--- Exercise goal ---
Look over the lines below. Report each one that includes the string "from".

--- Extracted page text data ---
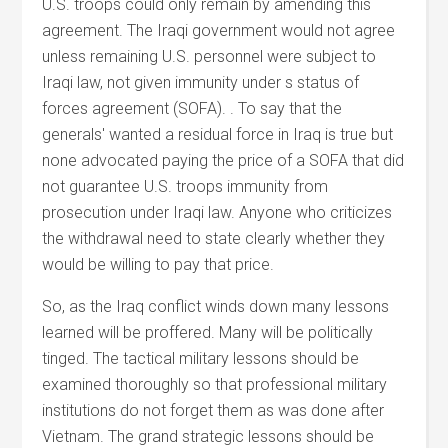
U.S. troops could only remain by amending this
agreement. The Iraqi government would not agree
unless remaining U.S. personnel were subject to
Iraqi law, not given immunity under s status of
forces agreement (SOFA). . To say that the
generals' wanted a residual force in Iraq is true but
none advocated paying the price of a SOFA that did
not guarantee U.S. troops immunity from
prosecution under Iraqi law. Anyone who criticizes
the withdrawal need to state clearly whether they
would be willing to pay that price.
So, as the Iraq conflict winds down many lessons
learned will be proffered. Many will be politically
tinged. The tactical military lessons should be
examined thoroughly so that professional military
institutions do not forget them as was done after
Vietnam. The grand strategic lessons should be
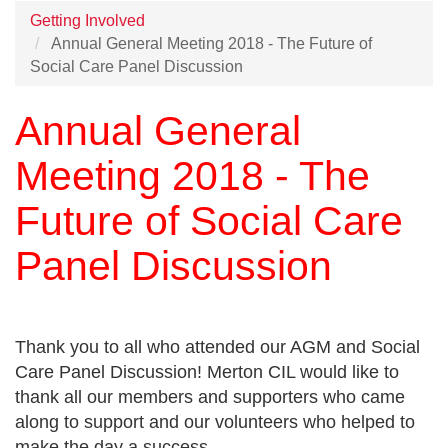
Getting Involved
Annual General Meeting 2018 - The Future of
Social Care Panel Discussion
Annual General
Meeting 2018 - The
Future of Social Care
Panel Discussion
Thank you to all who attended our AGM and Social
Care Panel Discussion! Merton CIL would like to
thank all our members and supporters who came
along to support and our volunteers who helped to
make the day a success.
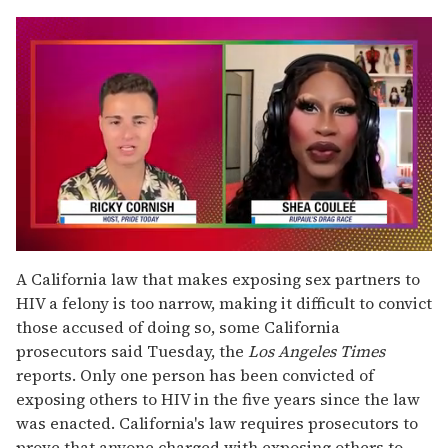
0
of
A California law that makes exposing sex partners to
2
HIV a felony is too narrow, making it difficult to convict
minutes,
13
those accused of doing so, some California
seconds
prosecutors said Tuesday, the
Los Angeles Times
reports. Only one person has been convicted of
exposing others to HIV in the five years since the law
was enacted. California's law requires prosecutors to
prove that anyone charged with exposing others to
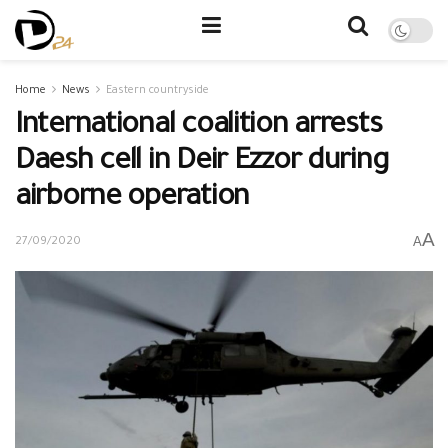
Home
News
Eastern countryside
International coalition arrests
Daesh cell in Deir Ezzor during
airborne operation
A
A
27/09/2020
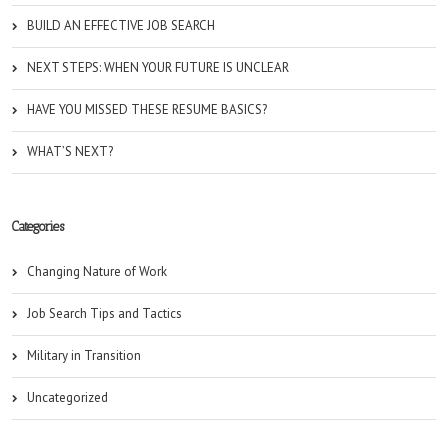
BUILD AN EFFECTIVE JOB SEARCH
NEXT STEPS: WHEN YOUR FUTURE IS UNCLEAR
HAVE YOU MISSED THESE RESUME BASICS?
WHAT’S NEXT?
Categories
Changing Nature of Work
Job Search Tips and Tactics
Military in Transition
Uncategorized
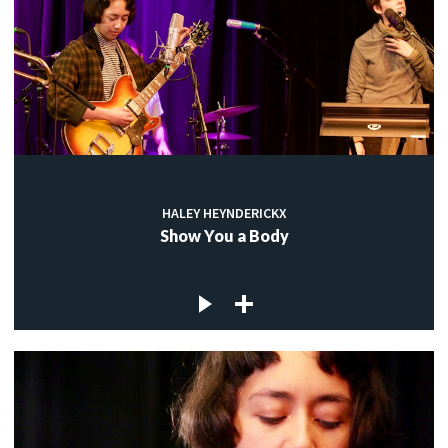
HALEY HEYNDERICKX
Show You a Body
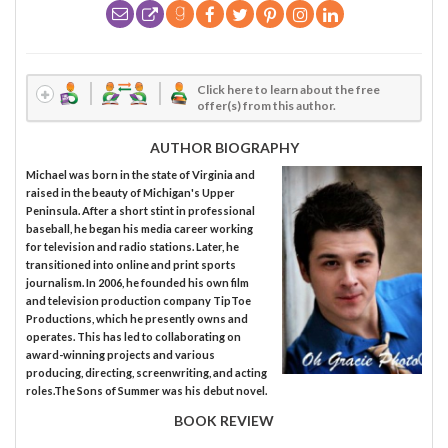
Click here to learn about the free
offer(s) from this author.
AUTHOR BIOGRAPHY
Michael was born in the state of Virginia and
raised in the beauty of Michigan's Upper
Peninsula. After a short stint in professional
baseball, he began his media career working
for television and radio stations. Later, he
transitioned into online and print sports
journalism. In 2006, he founded his own film
and television production company TipToe
Productions, which he presently owns and
operates. This has led to collaborating on
award-winning projects and various
producing, directing, screenwriting, and acting
roles.The Sons of Summer was his debut novel.
BOOK REVIEW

--- Your response ---
not guarantee U.S. troops immunity from
offer(s) from this author.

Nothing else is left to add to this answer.